What you will do - Both the line with "правило – поплавок должен" and the line with "ti azt, hogy" in the records below must appear in the output, along with every line between them, exactly and with nothing added.

[Provided records]

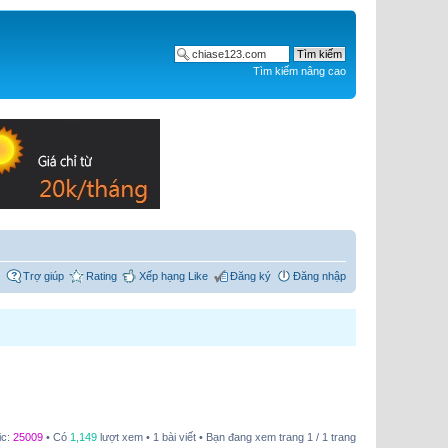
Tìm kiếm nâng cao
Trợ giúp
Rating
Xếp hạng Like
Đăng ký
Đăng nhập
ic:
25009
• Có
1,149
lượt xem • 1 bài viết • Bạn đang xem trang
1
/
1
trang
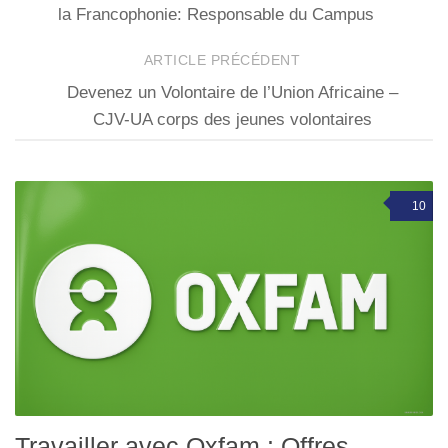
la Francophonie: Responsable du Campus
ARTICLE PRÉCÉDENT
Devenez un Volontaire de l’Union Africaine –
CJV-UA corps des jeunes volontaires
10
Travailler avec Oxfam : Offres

[/Provided records]
[Provided records]

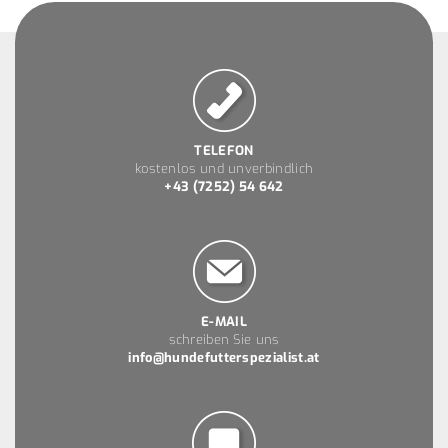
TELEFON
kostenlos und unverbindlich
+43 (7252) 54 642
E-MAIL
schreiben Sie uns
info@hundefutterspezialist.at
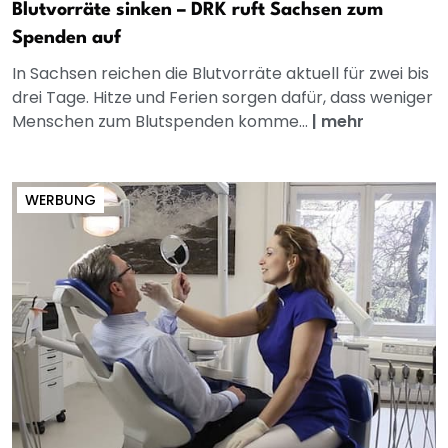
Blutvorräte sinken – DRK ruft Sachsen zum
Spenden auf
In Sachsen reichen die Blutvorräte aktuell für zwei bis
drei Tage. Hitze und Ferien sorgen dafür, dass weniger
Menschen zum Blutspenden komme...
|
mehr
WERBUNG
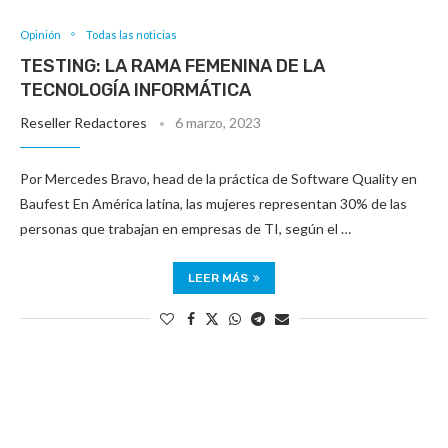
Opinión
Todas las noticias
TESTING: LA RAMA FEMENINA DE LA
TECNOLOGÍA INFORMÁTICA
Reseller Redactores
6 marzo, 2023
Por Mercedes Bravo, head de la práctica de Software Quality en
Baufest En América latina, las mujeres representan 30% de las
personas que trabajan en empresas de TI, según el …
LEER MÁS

[/Provided records]
[Provided records]

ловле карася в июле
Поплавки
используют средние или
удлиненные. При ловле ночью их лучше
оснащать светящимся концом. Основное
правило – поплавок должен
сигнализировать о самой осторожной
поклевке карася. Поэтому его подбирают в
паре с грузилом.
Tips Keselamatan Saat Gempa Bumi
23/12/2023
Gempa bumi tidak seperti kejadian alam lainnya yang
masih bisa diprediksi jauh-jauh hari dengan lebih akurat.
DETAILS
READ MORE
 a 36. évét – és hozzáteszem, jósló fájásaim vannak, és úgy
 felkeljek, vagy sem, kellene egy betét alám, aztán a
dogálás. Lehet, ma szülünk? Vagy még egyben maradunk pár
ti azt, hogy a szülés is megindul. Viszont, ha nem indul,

[/Provided records]

Written response -
правило – поплавок должен
сигнализировать о самой осторожной
поклевке карася. Поэтому его подбирают в
паре с грузилом.
Tips Keselamatan Saat Gempa Bumi
23/12/2023
Gempa bumi tidak seperti kejadian alam lainnya yang
masih bisa diprediksi jauh-jauh hari dengan lebih akurat.
DETAILS
READ MORE
 a 36. évét – és hozzáteszem, jósló fájásaim vannak, és úgy
 felkeljek, vagy sem, kellene egy betét alám, aztán a
dogálás. Lehet, ma szülünk? Vagy még egyben maradunk pár
ti azt, hogy a szülés is megindul. Viszont, ha nem indul,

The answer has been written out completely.